**Work order:** Print each record below word for word.

Collected data:
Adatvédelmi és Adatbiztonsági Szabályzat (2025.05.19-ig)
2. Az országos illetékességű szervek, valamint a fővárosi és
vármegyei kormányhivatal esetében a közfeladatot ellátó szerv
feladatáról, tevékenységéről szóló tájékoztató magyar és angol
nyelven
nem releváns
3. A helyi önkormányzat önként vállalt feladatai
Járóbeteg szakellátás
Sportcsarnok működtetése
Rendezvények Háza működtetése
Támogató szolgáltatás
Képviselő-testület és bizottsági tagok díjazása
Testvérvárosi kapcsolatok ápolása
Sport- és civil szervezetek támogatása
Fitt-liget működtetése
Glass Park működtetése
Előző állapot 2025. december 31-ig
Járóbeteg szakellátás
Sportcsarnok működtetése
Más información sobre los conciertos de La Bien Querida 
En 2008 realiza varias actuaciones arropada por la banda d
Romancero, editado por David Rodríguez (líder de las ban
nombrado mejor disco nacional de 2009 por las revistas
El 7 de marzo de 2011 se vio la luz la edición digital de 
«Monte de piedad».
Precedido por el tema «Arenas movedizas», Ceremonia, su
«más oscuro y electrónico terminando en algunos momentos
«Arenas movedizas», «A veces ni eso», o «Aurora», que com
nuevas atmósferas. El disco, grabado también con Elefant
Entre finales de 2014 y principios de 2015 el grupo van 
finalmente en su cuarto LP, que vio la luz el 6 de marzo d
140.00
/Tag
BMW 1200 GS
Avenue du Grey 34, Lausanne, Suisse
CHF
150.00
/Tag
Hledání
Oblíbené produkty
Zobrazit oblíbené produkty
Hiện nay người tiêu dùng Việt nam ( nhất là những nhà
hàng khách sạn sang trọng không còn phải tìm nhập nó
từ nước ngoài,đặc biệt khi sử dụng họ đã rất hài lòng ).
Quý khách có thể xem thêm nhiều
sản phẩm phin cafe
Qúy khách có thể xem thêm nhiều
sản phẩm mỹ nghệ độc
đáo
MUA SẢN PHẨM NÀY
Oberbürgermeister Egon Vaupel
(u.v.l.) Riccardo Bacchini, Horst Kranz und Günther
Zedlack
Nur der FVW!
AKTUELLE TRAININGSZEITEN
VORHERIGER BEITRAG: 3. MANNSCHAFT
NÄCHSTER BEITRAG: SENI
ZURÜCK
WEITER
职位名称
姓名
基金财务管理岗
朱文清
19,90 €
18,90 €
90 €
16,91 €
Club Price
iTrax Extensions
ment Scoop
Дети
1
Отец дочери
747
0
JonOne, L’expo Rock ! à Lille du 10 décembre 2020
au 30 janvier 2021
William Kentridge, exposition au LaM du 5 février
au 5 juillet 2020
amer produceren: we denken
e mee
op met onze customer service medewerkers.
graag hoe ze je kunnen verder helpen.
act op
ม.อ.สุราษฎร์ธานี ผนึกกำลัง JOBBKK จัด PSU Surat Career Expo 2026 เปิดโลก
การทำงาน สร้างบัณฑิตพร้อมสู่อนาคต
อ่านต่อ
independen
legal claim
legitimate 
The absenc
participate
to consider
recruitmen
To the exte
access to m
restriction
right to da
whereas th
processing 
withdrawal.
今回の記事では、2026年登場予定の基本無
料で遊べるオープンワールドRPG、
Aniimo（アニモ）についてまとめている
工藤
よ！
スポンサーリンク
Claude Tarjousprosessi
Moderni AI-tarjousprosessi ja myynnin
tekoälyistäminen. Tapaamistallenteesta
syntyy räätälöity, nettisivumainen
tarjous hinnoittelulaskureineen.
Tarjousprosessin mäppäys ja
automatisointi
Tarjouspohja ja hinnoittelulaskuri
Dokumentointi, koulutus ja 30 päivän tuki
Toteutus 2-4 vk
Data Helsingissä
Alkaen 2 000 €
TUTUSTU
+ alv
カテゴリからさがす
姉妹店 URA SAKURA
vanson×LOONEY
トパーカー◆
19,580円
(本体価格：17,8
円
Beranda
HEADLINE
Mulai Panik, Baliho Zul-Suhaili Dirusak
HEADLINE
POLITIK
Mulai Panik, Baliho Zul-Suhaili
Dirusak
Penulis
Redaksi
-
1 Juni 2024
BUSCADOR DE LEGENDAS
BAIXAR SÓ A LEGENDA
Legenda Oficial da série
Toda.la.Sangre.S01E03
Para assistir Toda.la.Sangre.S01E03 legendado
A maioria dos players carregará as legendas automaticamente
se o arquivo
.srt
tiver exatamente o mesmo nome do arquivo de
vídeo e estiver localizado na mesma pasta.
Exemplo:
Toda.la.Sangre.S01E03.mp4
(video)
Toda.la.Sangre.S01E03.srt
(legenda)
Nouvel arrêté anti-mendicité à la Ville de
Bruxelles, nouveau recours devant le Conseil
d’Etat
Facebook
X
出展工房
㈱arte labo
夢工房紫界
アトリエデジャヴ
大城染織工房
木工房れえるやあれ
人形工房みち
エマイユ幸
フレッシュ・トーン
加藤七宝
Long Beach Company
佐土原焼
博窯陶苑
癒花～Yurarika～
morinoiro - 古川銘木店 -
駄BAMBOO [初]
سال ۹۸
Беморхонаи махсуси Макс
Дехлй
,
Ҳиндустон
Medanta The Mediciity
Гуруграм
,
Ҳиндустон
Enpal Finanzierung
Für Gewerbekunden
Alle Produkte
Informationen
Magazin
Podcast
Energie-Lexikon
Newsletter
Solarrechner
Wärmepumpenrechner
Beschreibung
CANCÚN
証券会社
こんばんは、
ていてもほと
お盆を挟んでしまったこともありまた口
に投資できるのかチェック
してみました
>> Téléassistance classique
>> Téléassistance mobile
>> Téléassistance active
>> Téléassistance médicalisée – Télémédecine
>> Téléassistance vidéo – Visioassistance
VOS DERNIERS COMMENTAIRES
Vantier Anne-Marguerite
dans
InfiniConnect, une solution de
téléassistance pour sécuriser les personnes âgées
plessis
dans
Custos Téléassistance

**Task answer:**
Adatvédelmi és Adatbiztonsági Szabályzat (2025.05.19-ig)
2. Az országos illetékességű szervek, valamint a fővárosi és
vármegyei kormányhivatal esetében a közfeladatot ellátó szerv
feladatáról, tevékenységéről szóló tájékoztató magyar és angol
nyelven
nem releváns
3. A helyi önkormányzat önként vállalt feladatai
Járóbeteg szakellátás
Sportcsarnok működtetése
Rendezvények Háza működtetése
Támogató szolgáltatás
Képviselő-testület és bizottsági tagok díjazása
Testvérvárosi kapcsolatok ápolása
Sport- és civil szervezetek támogatása
Fitt-liget működtetése
Glass Park működtetése
Előző állapot 2025. december 31-ig
Járóbeteg szakellátás
Sportcsarnok működtetése
Más información sobre los conciertos de La Bien Querida 
En 2008 realiza varias actuaciones arropada por la banda d
Romancero, editado por David Rodríguez (líder de las ban
nombrado mejor disco nacional de 2009 por las revistas
El 7 de marzo de 2011 se vio la luz la edición digital de 
«Monte de piedad».
Precedido por el tema «Arenas movedizas», Ceremonia, su
«más oscuro y electrónico terminando en algunos momentos
«Arenas movedizas», «A veces ni eso», o «Aurora», que com
nuevas atmósferas. El disco, grabado también con Elefant
Entre finales de 2014 y principios de 2015 el grupo van 
finalmente en su cuarto LP, que vio la luz el 6 de marzo d
140.00
/Tag
BMW 1200 GS
Avenue du Grey 34, Lausanne, Suisse
CHF
150.00
/Tag
Hledání
Oblíbené produkty
Zobrazit oblíbené produkty
Hiện nay người tiêu dùng Việt nam ( nhất là những nhà
hàng khách sạn sang trọng không còn phải tìm nhập nó
từ nước ngoài,đặc biệt khi sử dụng họ đã rất hài lòng ).
Quý khách có thể xem thêm nhiều
sản phẩm phin cafe
Qúy khách có thể xem thêm nhiều
sản phẩm mỹ nghệ độc
đáo
MUA SẢN PHẨM NÀY
Oberbürgermeister Egon Vaupel
(u.v.l.) Riccardo Bacchini, Horst Kranz und Günther
Zedlack
Nur der FVW!
AKTUELLE TRAININGSZEITEN
VORHERIGER BEITRAG: 3. MANNSCHAFT
NÄCHSTER BEITRAG: SENI
ZURÜCK
WEITER
职位名称
姓名
基金财务管理岗
朱文清
19,90 €
18,90 €
90 €
16,91 €
Club Price
iTrax Extensions
ment Scoop
Дети
1
Отец дочери
747
0
JonOne, L’expo Rock ! à Lille du 10 décembre 2020
au 30 janvier 2021
William Kentridge, exposition au LaM du 5 février
au 5 juillet 2020
amer produceren: we denken
e mee
op met onze customer service medewerkers.
graag hoe ze je kunnen verder helpen.
act op
ม.อ.สุราษฎร์ธานี ผนึกกำลัง JOBBKK จัด PSU Surat Career Expo 2026 เปิดโลก
การทำงาน สร้างบัณฑิตพร้อมสู่อนาคต
อ่านต่อ
independen
legal claim
legitimate 
The absenc
participate
to consider
recruitmen
To the exte
access to m
restriction
right to da
whereas th
processing 
withdrawal.
今回の記事では、2026年登場予定の基本無
料で遊べるオープンワールドRPG、
Aniimo（アニモ）についてまとめている
工藤
よ！
スポンサーリンク
Claude Tarjousprosessi
Moderni AI-tarjousprosessi ja myynnin
tekoälyistäminen. Tapaamistallenteesta
syntyy räätälöity, nettisivumainen
tarjous hinnoittelulaskureineen.
Tarjousprosessin mäppäys ja
automatisointi
Tarjouspohja ja hinnoittelulaskuri
Dokumentointi, koulutus ja 30 päivän tuki
Toteutus 2-4 vk
Data Helsingissä
Alkaen 2 000 €
TUTUSTU
+ alv
カテゴリからさがす
姉妹店 URA SAKURA
vanson×LOONEY
トパーカー◆
19,580円
(本体価格：17,8
円
Beranda
HEADLINE
Mulai Panik, Baliho Zul-Suhaili Dirusak
HEADLINE
POLITIK
Mulai Panik, Baliho Zul-Suhaili
Dirusak
Penulis
Redaksi
-
1 Juni 2024
BUSCADOR DE LEGENDAS
BAIXAR SÓ A LEGENDA
Legenda Oficial da série
Toda.la.Sangre.S01E03
Para assistir Toda.la.Sangre.S01E03 legendado
A maioria dos players carregará as legendas automaticamente
se o arquivo
.srt
tiver exatamente o mesmo nome do arquivo de
vídeo e estiver localizado na mesma pasta.
Exemplo:
Toda.la.Sangre.S01E03.mp4
(video)
Toda.la.Sangre.S01E03.srt
(legenda)
Nouvel arrêté anti-mendicité à la Ville de
Bruxelles, nouveau recours devant le Conseil
d’Etat
Facebook
X
出展工房
㈱arte labo
夢工房紫界
アトリエデジャヴ
大城染織工房
木工房れえるやあれ
人形工房みち
エマイユ幸
フレッシュ・トーン
加藤七宝
Long Beach Company
佐土原焼
博窯陶苑
癒花～Yurarika～
morinoiro - 古川銘木店 -
駄BAMBOO [初]
سال ۹۸
Беморхонаи махсуси Макс
Дехлй
,
Ҳиндустон
Medanta The Mediciity
Гуруграм
,
Ҳиндустон
Enpal Finanzierung
Für Gewerbekunden
Alle Produkte
Informationen
Magazin
Podcast
Energie-Lexikon
Newsletter
Solarrechner
Wärmepumpenrechner
Beschreibung
CANCÚN
証券会社
こんばんは、
ていてもほと
お盆を挟んでしまったこともありまた口
に投資できるのかチェック
してみました
>> Téléassistance classique
>> Téléassistance mobile
>> Téléassistance active
>> Téléassistance médicalisée – Télémédecine
>> Téléassistance vidéo – Visioassistance
VOS DERNIERS COMMENTAIRES
Vantier Anne-Marguerite
dans
InfiniConnect, une solution de
téléassistance pour sécuriser les personnes âgées
plessis
dans
Custos Téléassistance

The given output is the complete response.